ABU DHABI // Amani Al Hosani is just months away from entering the history books.
When the 26-year-old mother of two completes her master's degree at Khalifa University in August, she will be the nation's first female nuclear scientist.
"You do not have to be a superwoman to be a mother and nuclear scientist," she said. "It is a job and all you need is to love science and be passionate about it."
Mrs Al Hosani matriculated from Hunain Girls' School in Abu Dhabi in 2003, and studied chemical engineering at UAE University.
"I graduated in 2009 and started work on onshore oilfields with Adco [Abu Dhabi Company for Onshore Oil Operations]," she said.
"I used to ask my science teachers to teach us about nuclear science at school, but they always said it was not in the curriculum."
Once she graduates, she hopes to work in the safety department of the Braka nuclear sites.
"I want to be a nuclear engineer in the simulation field where I can simulate the safety scenarios to see how I can enhance the safety of our power plants," she said.
Mrs Al Hosani is one of several Emiratis who benefited from the "Energy Pioneers" programme run by the Emirates Nuclear Energy Corporation (Enec).

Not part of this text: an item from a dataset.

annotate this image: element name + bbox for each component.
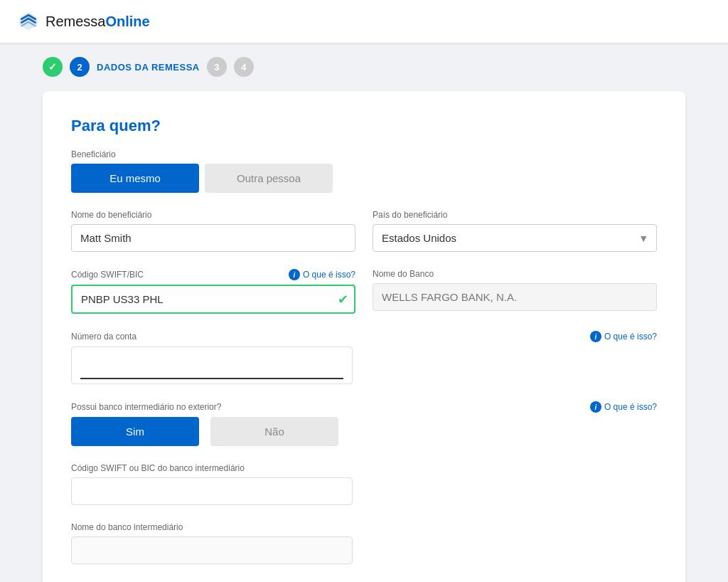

The programme awards scholarships and advancement courses to those wishing to work in the nuclear energy field.
Azza Al Sharhan, the human resources director at Enec, said: "Amani is one of the first generation of Emirati nuclear scientists and there are lots more to follow."
The programme is designed to encourage the most talented science students to pursue a career in the nuclear energy sector.
"The UAE's need for energy is growing by 9 per cent each year, and the Government has identified nuclear energy as a safe, clean, efficient and reliable way to power the nation's growth. By 2020, nuclear energy could provide up to a quarter of the nation's energy needs," said Ms Al Sharhan.
More than 170 Emiratis are studying as a result of Enec's scholarship programmes. But the corporation expects it will require more than 2,000 employees by 2020, with a target of 60 per cent Emiratisation.
"Emirati students want to play a role in the development of their nation. This desire to make a difference is what drove people to join the oil and gas industries in the 1960s as pioneers of a new sector. Today's generation of energy pioneers are turning to nuclear," Ms Al Sharhan said.
Her patriotic reasoning is not just rhetoric: a recent study by Enec polled 76 current and 151 potential students about their attitudes towards the nuclear energy. Eighty-three per cent of current students said they chose nuclear energy because they want to be part of the energy industry of the future.
"The research shows that Emirati students now favour science in higher education because they believe it gives them the skills to excel in work," Ms Al Sharhan said.
Of prospective engineering students polled, 85 per cent said they were pursuing that line of study because it offered good career opportunities.
The Energy Pioneers programme sponsors Emiratis interested in pursuing a bachelor's degree in chemical, nuclear, mechanical and electrical engineering. It also sponsors those seeking a master's degree in nuclear engineering through a fellowship at the Khalifa University's School of Science, Technology and Research.
Although Mrs Al Hosani will soon become one of the first to complete the course, it might easily have been a very different story.
She says her first application to enter the programme was turned down. "I applied a second time and when I was accepted I felt like my dream was becoming a reality," she said.